I was reminded the other night of two good words associated with horses. A few of us were discussing the Cheltenham festival and one wise man shook his head when I told him I was going to invest a small sum on a certain animal bred by a friend of mine from Co Wexford.
He had heard, he said, that the horse was off recently, the result of a tender frush. The frush is also commonly called the frog. The word is common in northern English dialects and has been bothering lexicographers for a long time. Some dictionaries say the word is related to the Scots and northern English adjective frush, brittle. Not so; that word was not recorded before the 19th century.
An old writer on equine matters, Edward Topsell, who flourished in Shakespeare's time, may have the answer for us.
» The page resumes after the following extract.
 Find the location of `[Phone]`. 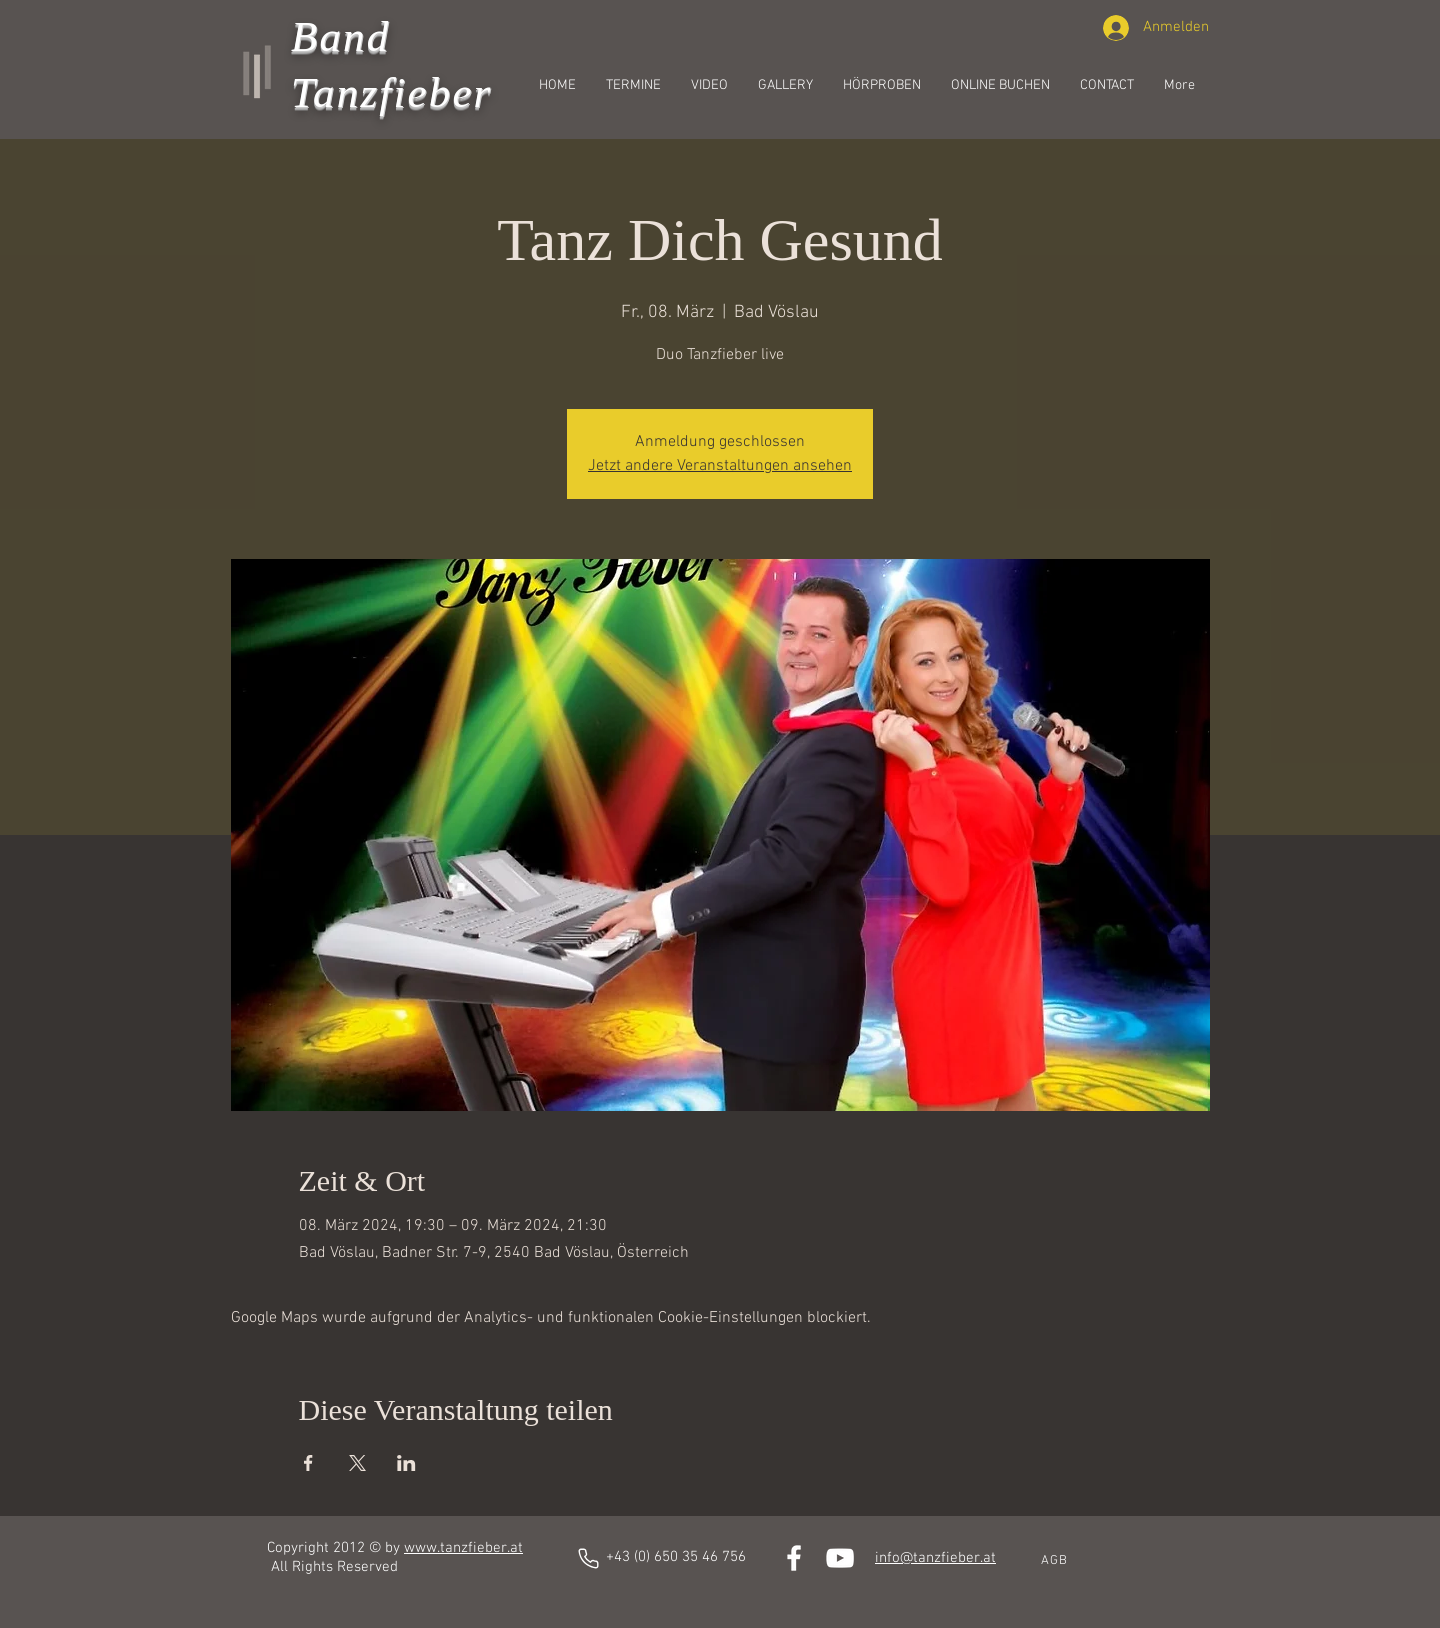 [Phone] is located at coordinates (588, 1559).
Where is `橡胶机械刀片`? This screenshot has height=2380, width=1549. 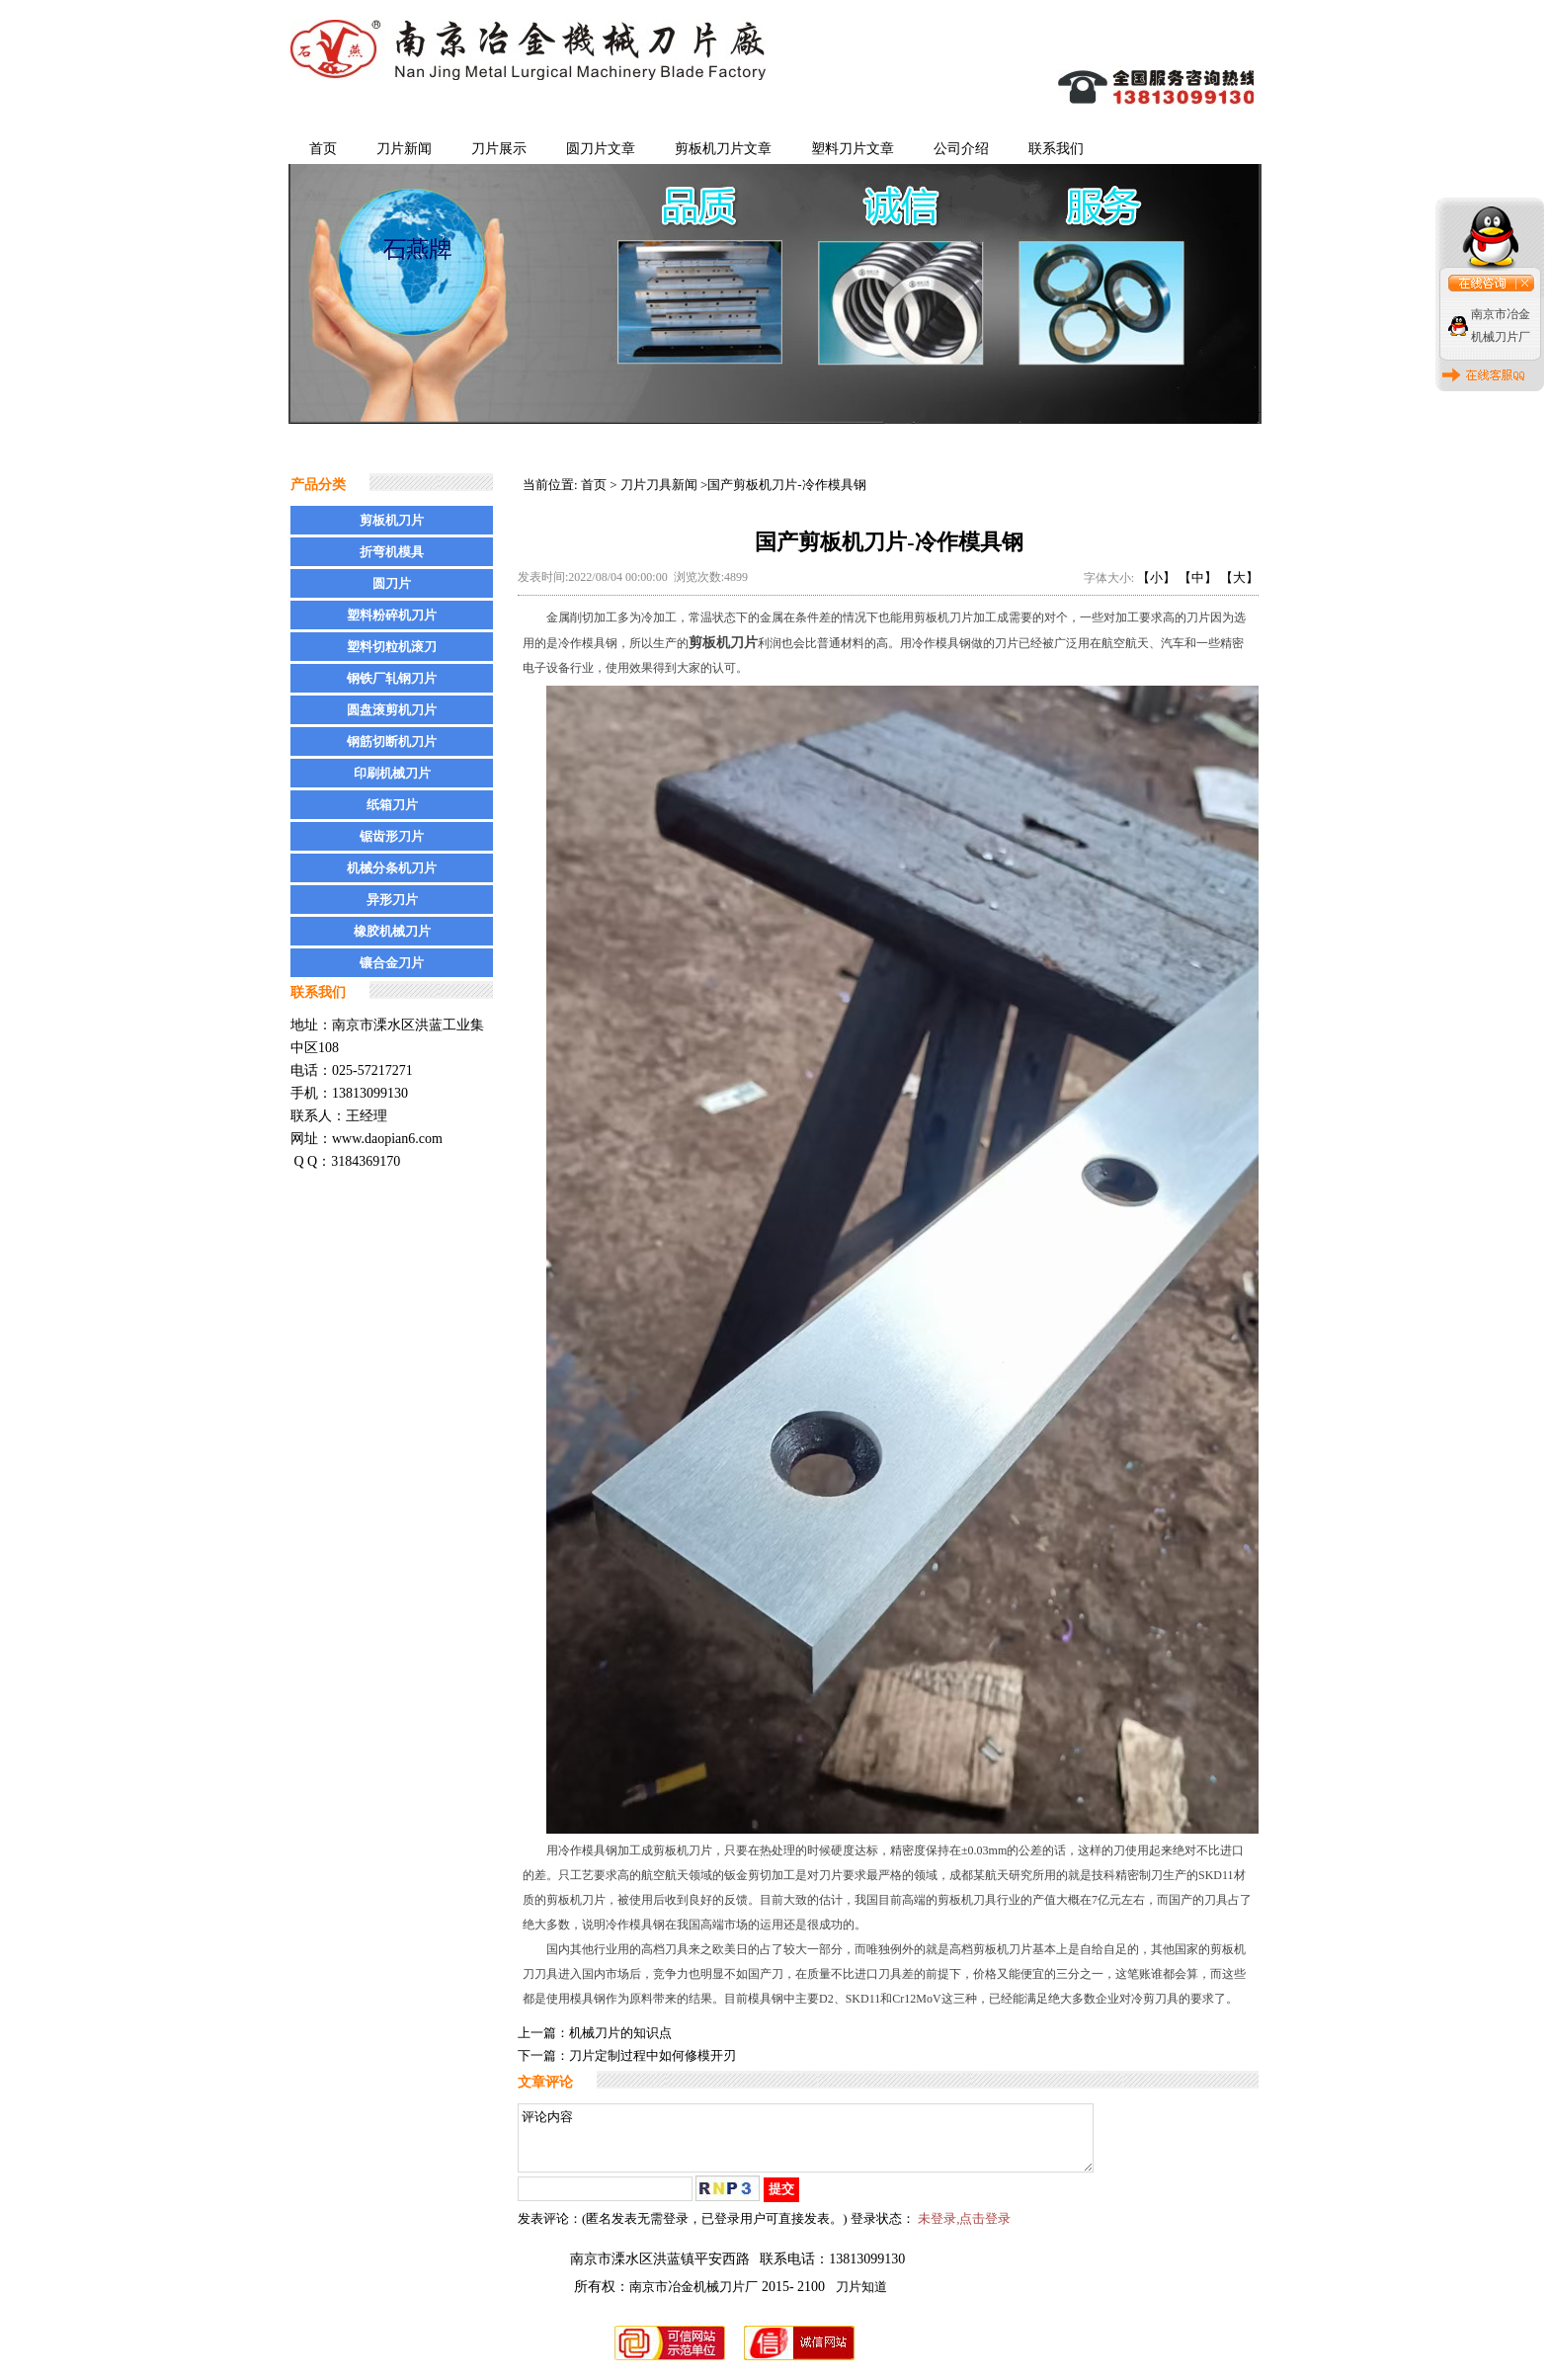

In The Historie of Four-footed Beastes, he wrote: "The frush is the tenderest part of the hoof towards the heel, and because it is fashioned like a forked head the French men call it Furchet to, which word our farriers, perhaps for easiness sake of pronunciation do make it a mono syllable and pronounce it frush.' The other word that came to mind is fell, a noun I heard from a Wexford Traveller who deals in horses. "He's worth the price of his fell and no more," he said. Fell is skin. It's found to this day in Scotland, and in northern and midland English. It's from Middle English felle; from Old English fel, skin.
"They come in here every Friday to chitter," complained an old malt-worm in a Dungarvan hostelry to me recently. He was complaining about four women who disturb his peace on their way home from playing golf.
Chitter is a parallel form of chatter, used commonly of bird song. Joyce used it of running water in Finnegans Wake: "Can't hear with the waters of. The chittering waters of."
The word is common along the east coast. It is also found in Scotland, the north of England, in Devon and Cornwall. Chaucer in The Miller's Tale has: "Of hir song, it was so lowd and yerne As eny swelwe chittering on a berse."
Chitter has another meaning. Joan Trimble once told me that in rural Fermanagh, to chitter meant to shiver with cold. I heard it in Donegal, at the back of Errigal. John Skelton knew it back in 1526: `Se for God avowe, for cold as I chydder'.